Problem to solve: Write the entries again exactly, with no line missing.

BEGIN Source information

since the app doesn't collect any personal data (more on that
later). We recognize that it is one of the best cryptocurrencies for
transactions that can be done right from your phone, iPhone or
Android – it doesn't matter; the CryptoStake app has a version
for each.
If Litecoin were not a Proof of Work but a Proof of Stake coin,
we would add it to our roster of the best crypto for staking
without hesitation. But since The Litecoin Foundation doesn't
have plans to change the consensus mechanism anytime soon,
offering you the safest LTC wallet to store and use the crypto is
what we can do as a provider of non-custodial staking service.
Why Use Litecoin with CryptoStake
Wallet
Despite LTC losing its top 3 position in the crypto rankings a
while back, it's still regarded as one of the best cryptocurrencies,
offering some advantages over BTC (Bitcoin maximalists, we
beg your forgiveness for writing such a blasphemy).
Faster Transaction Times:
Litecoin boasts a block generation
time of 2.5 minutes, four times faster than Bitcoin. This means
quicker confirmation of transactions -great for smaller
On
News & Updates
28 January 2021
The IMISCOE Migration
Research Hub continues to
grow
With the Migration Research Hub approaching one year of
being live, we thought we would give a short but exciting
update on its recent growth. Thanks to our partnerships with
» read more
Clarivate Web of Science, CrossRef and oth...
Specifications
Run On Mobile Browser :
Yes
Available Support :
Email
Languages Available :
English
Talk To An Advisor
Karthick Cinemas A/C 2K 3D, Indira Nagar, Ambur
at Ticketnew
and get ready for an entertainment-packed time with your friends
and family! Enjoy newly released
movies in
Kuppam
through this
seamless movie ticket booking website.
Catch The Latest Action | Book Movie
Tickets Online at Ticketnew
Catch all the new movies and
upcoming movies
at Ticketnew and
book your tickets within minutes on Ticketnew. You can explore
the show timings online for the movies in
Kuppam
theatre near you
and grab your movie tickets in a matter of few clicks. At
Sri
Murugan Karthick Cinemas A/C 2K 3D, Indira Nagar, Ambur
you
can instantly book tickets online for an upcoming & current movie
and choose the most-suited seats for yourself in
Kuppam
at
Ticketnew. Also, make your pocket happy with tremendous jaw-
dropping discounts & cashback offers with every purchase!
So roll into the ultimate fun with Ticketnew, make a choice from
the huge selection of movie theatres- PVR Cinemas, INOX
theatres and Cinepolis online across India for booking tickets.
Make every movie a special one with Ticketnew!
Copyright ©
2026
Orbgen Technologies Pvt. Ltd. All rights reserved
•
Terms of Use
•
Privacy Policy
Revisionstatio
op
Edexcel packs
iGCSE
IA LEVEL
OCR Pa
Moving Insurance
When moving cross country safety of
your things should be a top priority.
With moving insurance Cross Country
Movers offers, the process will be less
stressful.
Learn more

END Source information

Exercise response:
since the app doesn't collect any personal data (more on that
later). We recognize that it is one of the best cryptocurrencies for
transactions that can be done right from your phone, iPhone or
Android – it doesn't matter; the CryptoStake app has a version
for each.
If Litecoin were not a Proof of Work but a Proof of Stake coin,
we would add it to our roster of the best crypto for staking
without hesitation. But since The Litecoin Foundation doesn't
have plans to change the consensus mechanism anytime soon,
offering you the safest LTC wallet to store and use the crypto is
what we can do as a provider of non-custodial staking service.
Why Use Litecoin with CryptoStake
Wallet
Despite LTC losing its top 3 position in the crypto rankings a
while back, it's still regarded as one of the best cryptocurrencies,
offering some advantages over BTC (Bitcoin maximalists, we
beg your forgiveness for writing such a blasphemy).
Faster Transaction Times:
Litecoin boasts a block generation
time of 2.5 minutes, four times faster than Bitcoin. This means
quicker confirmation of transactions -great for smaller
On
News & Updates
28 January 2021
The IMISCOE Migration
Research Hub continues to
grow
With the Migration Research Hub approaching one year of
being live, we thought we would give a short but exciting
update on its recent growth. Thanks to our partnerships with
» read more
Clarivate Web of Science, CrossRef and oth...
Specifications
Run On Mobile Browser :
Yes
Available Support :
Email
Languages Available :
English
Talk To An Advisor
Karthick Cinemas A/C 2K 3D, Indira Nagar, Ambur
at Ticketnew
and get ready for an entertainment-packed time with your friends
and family! Enjoy newly released
movies in
Kuppam
through this
seamless movie ticket booking website.
Catch The Latest Action | Book Movie
Tickets Online at Ticketnew
Catch all the new movies and
upcoming movies
at Ticketnew and
book your tickets within minutes on Ticketnew. You can explore
the show timings online for the movies in
Kuppam
theatre near you
and grab your movie tickets in a matter of few clicks. At
Sri
Murugan Karthick Cinemas A/C 2K 3D, Indira Nagar, Ambur
you
can instantly book tickets online for an upcoming & current movie
and choose the most-suited seats for yourself in
Kuppam
at
Ticketnew. Also, make your pocket happy with tremendous jaw-
dropping discounts & cashback offers with every purchase!
So roll into the ultimate fun with Ticketnew, make a choice from
the huge selection of movie theatres- PVR Cinemas, INOX
theatres and Cinepolis online across India for booking tickets.
Make every movie a special one with Ticketnew!
Copyright ©
2026
Orbgen Technologies Pvt. Ltd. All rights reserved
•
Terms of Use
•
Privacy Policy
Revisionstatio
op
Edexcel packs
iGCSE
IA LEVEL
OCR Pa
Moving Insurance
When moving cross country safety of
your things should be a top priority.
With moving insurance Cross Country
Movers offers, the process will be less
stressful.
Learn more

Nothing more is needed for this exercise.